--- START ---

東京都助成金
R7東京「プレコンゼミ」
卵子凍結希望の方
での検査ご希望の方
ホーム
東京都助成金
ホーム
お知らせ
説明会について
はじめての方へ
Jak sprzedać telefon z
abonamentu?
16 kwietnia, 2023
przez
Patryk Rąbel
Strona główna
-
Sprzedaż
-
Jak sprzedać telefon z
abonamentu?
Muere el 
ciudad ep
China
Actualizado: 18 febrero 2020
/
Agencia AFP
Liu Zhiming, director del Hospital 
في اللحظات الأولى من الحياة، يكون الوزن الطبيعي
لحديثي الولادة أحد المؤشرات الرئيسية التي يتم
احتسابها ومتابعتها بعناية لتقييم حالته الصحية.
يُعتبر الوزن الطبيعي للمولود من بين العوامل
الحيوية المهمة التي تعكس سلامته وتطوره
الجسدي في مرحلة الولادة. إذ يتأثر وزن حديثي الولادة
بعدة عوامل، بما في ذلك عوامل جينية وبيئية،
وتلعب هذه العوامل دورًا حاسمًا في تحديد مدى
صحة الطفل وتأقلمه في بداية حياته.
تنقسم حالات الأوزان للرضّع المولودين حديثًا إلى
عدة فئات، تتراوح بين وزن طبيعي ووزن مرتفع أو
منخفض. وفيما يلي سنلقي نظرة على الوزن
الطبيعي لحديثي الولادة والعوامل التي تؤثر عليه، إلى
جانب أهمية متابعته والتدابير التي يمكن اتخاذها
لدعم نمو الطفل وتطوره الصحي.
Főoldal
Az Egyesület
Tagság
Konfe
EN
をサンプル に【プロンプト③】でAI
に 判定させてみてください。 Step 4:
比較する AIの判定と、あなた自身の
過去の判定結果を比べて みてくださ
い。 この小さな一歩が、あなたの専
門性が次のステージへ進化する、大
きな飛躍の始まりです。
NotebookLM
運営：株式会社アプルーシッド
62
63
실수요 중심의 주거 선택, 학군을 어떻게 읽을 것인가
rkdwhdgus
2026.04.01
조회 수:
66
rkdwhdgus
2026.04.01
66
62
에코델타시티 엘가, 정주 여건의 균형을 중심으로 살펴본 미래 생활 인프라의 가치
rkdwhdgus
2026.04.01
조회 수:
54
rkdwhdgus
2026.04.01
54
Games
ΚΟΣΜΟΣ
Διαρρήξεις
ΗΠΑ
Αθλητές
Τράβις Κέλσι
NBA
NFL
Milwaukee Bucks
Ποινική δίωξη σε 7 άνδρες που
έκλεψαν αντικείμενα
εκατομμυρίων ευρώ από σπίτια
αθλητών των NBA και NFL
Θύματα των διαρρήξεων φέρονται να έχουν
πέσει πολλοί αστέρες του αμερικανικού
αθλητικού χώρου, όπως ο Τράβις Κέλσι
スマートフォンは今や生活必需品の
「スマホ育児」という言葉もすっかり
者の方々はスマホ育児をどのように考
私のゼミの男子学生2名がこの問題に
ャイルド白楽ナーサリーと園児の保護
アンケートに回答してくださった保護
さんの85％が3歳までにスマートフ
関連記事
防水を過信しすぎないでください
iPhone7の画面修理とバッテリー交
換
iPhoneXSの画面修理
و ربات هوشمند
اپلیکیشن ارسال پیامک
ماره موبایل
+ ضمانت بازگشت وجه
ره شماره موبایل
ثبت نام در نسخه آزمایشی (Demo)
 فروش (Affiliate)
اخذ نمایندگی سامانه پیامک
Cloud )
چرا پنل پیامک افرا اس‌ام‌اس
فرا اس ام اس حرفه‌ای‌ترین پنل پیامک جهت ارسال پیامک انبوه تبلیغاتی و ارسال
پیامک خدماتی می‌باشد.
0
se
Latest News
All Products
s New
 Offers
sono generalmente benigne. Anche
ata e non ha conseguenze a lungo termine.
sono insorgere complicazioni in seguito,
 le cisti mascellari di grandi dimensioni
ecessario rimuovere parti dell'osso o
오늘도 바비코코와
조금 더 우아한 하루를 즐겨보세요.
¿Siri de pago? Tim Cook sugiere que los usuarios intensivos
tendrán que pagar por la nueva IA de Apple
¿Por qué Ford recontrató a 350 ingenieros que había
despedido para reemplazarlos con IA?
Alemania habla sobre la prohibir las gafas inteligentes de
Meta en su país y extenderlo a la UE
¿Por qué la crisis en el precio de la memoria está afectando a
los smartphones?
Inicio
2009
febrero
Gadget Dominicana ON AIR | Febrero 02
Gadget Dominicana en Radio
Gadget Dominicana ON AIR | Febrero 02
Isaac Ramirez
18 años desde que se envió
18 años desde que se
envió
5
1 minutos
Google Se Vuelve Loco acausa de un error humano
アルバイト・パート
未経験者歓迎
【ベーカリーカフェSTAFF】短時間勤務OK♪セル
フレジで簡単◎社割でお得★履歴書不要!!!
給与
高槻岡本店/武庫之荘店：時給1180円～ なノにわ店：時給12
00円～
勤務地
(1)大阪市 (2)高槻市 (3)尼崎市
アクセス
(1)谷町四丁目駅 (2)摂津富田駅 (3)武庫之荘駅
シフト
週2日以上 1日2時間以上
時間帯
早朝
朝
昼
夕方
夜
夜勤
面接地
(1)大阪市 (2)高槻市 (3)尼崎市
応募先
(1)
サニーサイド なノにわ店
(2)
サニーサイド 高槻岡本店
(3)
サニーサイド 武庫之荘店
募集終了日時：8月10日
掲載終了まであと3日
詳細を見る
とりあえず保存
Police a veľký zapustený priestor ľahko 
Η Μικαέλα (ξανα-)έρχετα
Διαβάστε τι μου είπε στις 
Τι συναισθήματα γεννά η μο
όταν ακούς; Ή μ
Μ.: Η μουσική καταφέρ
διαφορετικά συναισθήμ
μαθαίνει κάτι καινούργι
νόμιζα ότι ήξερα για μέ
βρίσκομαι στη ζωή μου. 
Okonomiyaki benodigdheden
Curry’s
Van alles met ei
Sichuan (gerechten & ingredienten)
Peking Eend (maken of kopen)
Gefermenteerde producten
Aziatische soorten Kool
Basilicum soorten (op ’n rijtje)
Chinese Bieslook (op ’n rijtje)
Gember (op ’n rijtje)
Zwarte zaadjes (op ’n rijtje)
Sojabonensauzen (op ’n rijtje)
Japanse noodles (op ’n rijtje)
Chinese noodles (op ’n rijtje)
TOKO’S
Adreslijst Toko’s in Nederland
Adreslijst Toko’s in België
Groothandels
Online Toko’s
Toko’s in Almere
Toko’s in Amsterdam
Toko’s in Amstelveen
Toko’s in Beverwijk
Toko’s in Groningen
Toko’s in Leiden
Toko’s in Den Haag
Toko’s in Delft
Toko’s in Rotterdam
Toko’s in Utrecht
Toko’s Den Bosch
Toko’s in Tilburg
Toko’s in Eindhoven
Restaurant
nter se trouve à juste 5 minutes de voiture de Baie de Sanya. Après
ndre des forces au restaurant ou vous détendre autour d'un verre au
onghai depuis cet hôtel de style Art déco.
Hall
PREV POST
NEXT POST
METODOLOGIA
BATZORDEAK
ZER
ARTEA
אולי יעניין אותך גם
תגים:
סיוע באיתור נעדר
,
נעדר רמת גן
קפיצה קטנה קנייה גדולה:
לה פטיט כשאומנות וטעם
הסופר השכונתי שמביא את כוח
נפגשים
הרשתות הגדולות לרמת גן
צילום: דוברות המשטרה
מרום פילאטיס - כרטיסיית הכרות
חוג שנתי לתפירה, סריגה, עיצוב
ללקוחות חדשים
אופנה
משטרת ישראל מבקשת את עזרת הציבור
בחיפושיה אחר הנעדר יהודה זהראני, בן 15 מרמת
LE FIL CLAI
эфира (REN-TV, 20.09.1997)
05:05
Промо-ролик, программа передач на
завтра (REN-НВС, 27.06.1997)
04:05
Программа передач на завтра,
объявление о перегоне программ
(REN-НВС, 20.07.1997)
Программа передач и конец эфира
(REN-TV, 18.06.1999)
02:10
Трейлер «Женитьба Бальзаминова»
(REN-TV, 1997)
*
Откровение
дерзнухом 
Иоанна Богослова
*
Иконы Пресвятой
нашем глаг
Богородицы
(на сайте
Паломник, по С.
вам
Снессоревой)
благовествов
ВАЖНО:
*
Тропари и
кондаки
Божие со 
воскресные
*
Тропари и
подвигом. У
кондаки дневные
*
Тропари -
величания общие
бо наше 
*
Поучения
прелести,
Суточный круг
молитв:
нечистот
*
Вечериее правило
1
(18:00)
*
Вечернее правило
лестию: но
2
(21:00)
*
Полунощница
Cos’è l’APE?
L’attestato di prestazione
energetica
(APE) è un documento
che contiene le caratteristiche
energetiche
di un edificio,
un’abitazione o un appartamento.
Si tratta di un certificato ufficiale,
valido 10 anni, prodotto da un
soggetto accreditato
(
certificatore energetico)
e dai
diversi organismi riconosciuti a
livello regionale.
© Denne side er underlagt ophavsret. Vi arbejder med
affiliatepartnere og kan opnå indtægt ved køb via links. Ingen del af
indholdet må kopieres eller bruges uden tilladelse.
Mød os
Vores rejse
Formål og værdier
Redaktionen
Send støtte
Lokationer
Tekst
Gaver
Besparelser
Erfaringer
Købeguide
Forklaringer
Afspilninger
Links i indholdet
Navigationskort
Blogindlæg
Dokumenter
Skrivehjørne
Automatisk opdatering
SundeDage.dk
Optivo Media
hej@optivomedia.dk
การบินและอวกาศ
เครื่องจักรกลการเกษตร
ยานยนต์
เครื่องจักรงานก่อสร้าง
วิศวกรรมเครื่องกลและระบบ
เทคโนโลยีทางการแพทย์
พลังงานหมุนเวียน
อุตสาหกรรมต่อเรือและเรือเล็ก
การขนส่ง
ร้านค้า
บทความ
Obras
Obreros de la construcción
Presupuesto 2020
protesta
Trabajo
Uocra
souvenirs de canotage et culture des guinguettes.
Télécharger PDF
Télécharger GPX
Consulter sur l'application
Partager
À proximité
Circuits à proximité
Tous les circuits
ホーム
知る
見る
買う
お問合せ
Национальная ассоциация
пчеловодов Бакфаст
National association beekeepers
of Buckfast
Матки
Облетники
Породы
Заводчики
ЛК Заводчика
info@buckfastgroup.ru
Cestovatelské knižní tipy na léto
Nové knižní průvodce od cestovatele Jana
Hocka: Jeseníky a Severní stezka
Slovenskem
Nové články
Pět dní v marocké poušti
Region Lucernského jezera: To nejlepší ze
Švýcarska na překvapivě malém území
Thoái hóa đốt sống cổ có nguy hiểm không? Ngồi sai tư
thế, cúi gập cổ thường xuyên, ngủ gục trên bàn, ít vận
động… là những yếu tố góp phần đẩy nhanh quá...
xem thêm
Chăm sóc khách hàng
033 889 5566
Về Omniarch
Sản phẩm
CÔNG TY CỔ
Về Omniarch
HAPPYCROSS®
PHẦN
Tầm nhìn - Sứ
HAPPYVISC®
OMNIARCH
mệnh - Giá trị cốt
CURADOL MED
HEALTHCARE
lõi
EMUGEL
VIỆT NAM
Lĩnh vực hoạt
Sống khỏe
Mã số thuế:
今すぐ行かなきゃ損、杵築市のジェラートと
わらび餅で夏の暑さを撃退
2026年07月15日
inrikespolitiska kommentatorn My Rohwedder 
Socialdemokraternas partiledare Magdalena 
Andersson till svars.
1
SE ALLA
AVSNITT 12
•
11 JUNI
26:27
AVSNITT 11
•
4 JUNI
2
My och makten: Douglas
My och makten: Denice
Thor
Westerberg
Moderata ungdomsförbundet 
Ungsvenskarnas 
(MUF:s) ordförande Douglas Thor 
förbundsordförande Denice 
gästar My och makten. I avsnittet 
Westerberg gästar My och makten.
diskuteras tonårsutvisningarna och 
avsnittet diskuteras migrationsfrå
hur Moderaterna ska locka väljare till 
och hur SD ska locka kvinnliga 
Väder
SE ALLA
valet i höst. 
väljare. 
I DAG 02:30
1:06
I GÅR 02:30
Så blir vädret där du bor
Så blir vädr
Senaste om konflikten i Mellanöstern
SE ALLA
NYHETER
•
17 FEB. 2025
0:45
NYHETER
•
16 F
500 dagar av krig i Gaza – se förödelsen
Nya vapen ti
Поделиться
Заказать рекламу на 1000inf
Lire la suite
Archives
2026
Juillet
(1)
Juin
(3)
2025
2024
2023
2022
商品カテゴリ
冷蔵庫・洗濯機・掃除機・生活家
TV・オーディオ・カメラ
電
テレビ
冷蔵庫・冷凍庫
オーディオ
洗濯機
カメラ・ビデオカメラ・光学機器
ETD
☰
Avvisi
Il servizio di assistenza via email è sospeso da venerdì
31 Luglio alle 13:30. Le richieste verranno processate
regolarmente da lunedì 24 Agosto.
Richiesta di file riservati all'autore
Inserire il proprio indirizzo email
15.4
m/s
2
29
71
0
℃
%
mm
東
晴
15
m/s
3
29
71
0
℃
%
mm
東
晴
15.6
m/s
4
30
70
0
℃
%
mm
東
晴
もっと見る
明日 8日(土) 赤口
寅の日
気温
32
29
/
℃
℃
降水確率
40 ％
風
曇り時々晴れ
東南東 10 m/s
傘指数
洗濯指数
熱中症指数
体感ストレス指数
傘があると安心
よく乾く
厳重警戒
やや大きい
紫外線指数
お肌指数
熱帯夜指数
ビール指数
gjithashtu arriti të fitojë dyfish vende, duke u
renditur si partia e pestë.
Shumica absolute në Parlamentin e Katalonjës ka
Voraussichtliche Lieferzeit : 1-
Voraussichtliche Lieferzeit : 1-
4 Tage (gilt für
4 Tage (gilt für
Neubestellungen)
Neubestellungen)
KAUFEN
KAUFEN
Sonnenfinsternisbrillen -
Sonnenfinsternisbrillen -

--- END ---

#### Exercise aim:
All lines in the listing above between the line with "في اللحظات الأولى" and the line with "الحيوية المهمة التي تعكس سلامته وتطوره", inclusive, should be set down exactly, and no line outside that range.

#### Expected answer:
في اللحظات الأولى من الحياة، يكون الوزن الطبيعي
لحديثي الولادة أحد المؤشرات الرئيسية التي يتم
احتسابها ومتابعتها بعناية لتقييم حالته الصحية.
يُعتبر الوزن الطبيعي للمولود من بين العوامل
الحيوية المهمة التي تعكس سلامته وتطوره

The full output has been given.